Overall, Crocs Inc's activity ratios reflect improvements in inventory turnover and accounts receivable collection efficiency. The company may need to monitor its payables more closely to ensure a balanced approach to working capital management.
Long-term
Dec 31, 2023 | Sep 30, 2023 | Jun 30, 2023 | Mar 31, 2023 | Dec 31, 2022 | Sep 30, 2022 | Jun 30, 2022 | Mar 31, 2022 | Dec 31, 2021 | Sep 30, 2021 | Jun 30, 2021 | Mar 31, 2021 | Dec 31, 2020 | Sep 30, 2020 | Jun 30, 2020 | Mar 31, 2020 | Dec 31, 2019 | Sep 30, 2019 | Jun 30, 2019 | Mar 31, 2019 | |
---|---|---|---|---|---|---|---|---|---|---|---|---|---|---|---|---|---|---|---|---|
Fixed asset turnover | 15.94 | 16.92 | 17.40 | 19.02 | 18.86 | 19.05 | 19.83 | 18.32 | 21.22 | 23.27 | 24.23 | 22.21 | 23.97 | 21.82 | 22.61 | 25.65 | 25.76 | 27.78 | 31.11 | 36.85 |
Total asset turnover | 0.82 | 0.82 | 0.81 | 0.79 | 0.76 | 0.69 | 0.61 | 0.56 | 1.49 | 1.22 | 1.25 | 1.14 | 1.23 | 1.53 | 1.45 | 1.44 | 1.65 | 1.71 | 1.58 | 1.60 |
The long-term activity ratios for Crocs Inc, as represented by the fixed asset turnover and total asset turnover ratios, indicate the company's efficiency in utilizing its assets to generate sales.

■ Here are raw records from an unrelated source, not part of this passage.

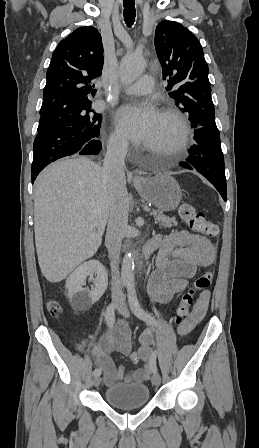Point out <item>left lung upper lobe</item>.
Wrapping results in <instances>:
<instances>
[{
	"label": "left lung upper lobe",
	"instance_id": "left-lung-upper-lobe-1",
	"mask_svg": "<svg viewBox=\"0 0 259 448\" xmlns=\"http://www.w3.org/2000/svg\"><path fill=\"white\" fill-rule=\"evenodd\" d=\"M155 49L162 67L166 90L183 105L194 129L215 126L214 104L208 65L199 40L181 24L164 20L155 31Z\"/></svg>",
	"mask_w": 259,
	"mask_h": 448
}]
</instances>
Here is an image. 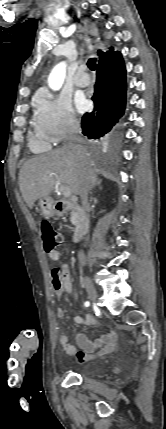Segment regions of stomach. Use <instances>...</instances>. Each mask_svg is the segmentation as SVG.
I'll return each mask as SVG.
<instances>
[{"label":"stomach","mask_w":166,"mask_h":429,"mask_svg":"<svg viewBox=\"0 0 166 429\" xmlns=\"http://www.w3.org/2000/svg\"><path fill=\"white\" fill-rule=\"evenodd\" d=\"M39 210L45 217H52L55 214L54 202L50 197H41L38 202Z\"/></svg>","instance_id":"0dacf381"}]
</instances>
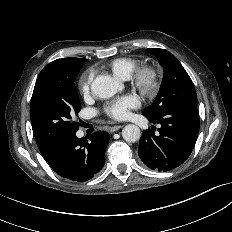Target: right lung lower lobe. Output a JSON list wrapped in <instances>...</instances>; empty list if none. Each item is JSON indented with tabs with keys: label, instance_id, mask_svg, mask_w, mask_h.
I'll use <instances>...</instances> for the list:
<instances>
[{
	"label": "right lung lower lobe",
	"instance_id": "right-lung-lower-lobe-1",
	"mask_svg": "<svg viewBox=\"0 0 232 232\" xmlns=\"http://www.w3.org/2000/svg\"><path fill=\"white\" fill-rule=\"evenodd\" d=\"M110 135L94 132L89 140L75 133L62 139L46 161L60 176L73 181H87L104 166V155Z\"/></svg>",
	"mask_w": 232,
	"mask_h": 232
}]
</instances>
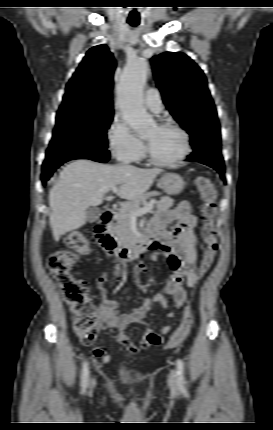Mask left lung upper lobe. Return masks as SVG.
I'll return each instance as SVG.
<instances>
[{"label": "left lung upper lobe", "instance_id": "left-lung-upper-lobe-1", "mask_svg": "<svg viewBox=\"0 0 273 430\" xmlns=\"http://www.w3.org/2000/svg\"><path fill=\"white\" fill-rule=\"evenodd\" d=\"M163 101L191 137L193 149L206 140L221 141L214 102L203 71L187 55L165 52L152 58Z\"/></svg>", "mask_w": 273, "mask_h": 430}]
</instances>
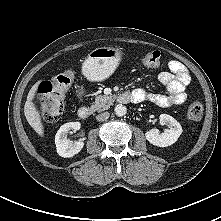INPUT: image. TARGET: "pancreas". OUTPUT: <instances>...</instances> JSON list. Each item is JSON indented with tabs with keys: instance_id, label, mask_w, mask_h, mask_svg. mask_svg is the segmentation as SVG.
Instances as JSON below:
<instances>
[{
	"instance_id": "1",
	"label": "pancreas",
	"mask_w": 221,
	"mask_h": 221,
	"mask_svg": "<svg viewBox=\"0 0 221 221\" xmlns=\"http://www.w3.org/2000/svg\"><path fill=\"white\" fill-rule=\"evenodd\" d=\"M114 100V95H98L92 108L96 111L106 110L113 104Z\"/></svg>"
}]
</instances>
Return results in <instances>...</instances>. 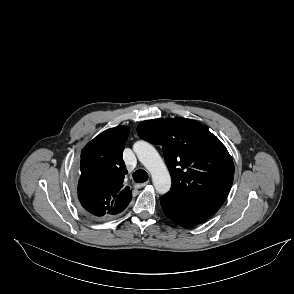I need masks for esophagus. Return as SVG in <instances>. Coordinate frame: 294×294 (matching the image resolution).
<instances>
[{
	"instance_id": "esophagus-1",
	"label": "esophagus",
	"mask_w": 294,
	"mask_h": 294,
	"mask_svg": "<svg viewBox=\"0 0 294 294\" xmlns=\"http://www.w3.org/2000/svg\"><path fill=\"white\" fill-rule=\"evenodd\" d=\"M148 184V182H144V183H140V184H135V188L136 189H140V188H143L144 186H146Z\"/></svg>"
}]
</instances>
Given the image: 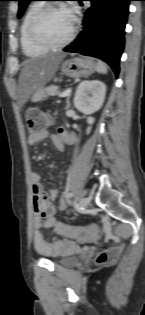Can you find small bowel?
<instances>
[{
	"instance_id": "c3829d8e",
	"label": "small bowel",
	"mask_w": 145,
	"mask_h": 315,
	"mask_svg": "<svg viewBox=\"0 0 145 315\" xmlns=\"http://www.w3.org/2000/svg\"><path fill=\"white\" fill-rule=\"evenodd\" d=\"M48 136L46 130L37 131L28 136V143L35 145L44 140ZM51 140L55 148L63 151L65 144L74 140V135L68 133L64 128H59L57 133L51 136ZM32 194H33V207H34V220H33V245L35 250L42 255H59L74 252L78 247L92 238L83 239H62L53 238L51 241L45 239L43 228H55L57 225H63L56 217V211L63 210L70 214L68 210L67 201L61 198L57 205L53 201L57 197V189H49L43 192L41 177L38 172L31 173Z\"/></svg>"
}]
</instances>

The fixed asset turnover ratio has shown a declining trend from Q1 2022 to Q4 2023, indicating a decrease in the company's ability to generate revenue from its fixed assets over time. This may suggest potential over-investment in fixed assets or inefficiencies in utilizing these assets to drive sales.
On the other hand, the total asset turnover ratio has generally shown an increasing trend, with some fluctuations, over the same period. This suggests that Crocs Inc has been successful in improving its overall asset utilization efficiency to generate sales.
Overall, the company may need to review its fixed asset management strategies to improve the fixed asset turnover ratio and maximize the return on investment in these assets. Additionally, maintaining or further improving the total asset turnover ratio can signify continued efforts to optimize the utilization of all assets in generating revenue.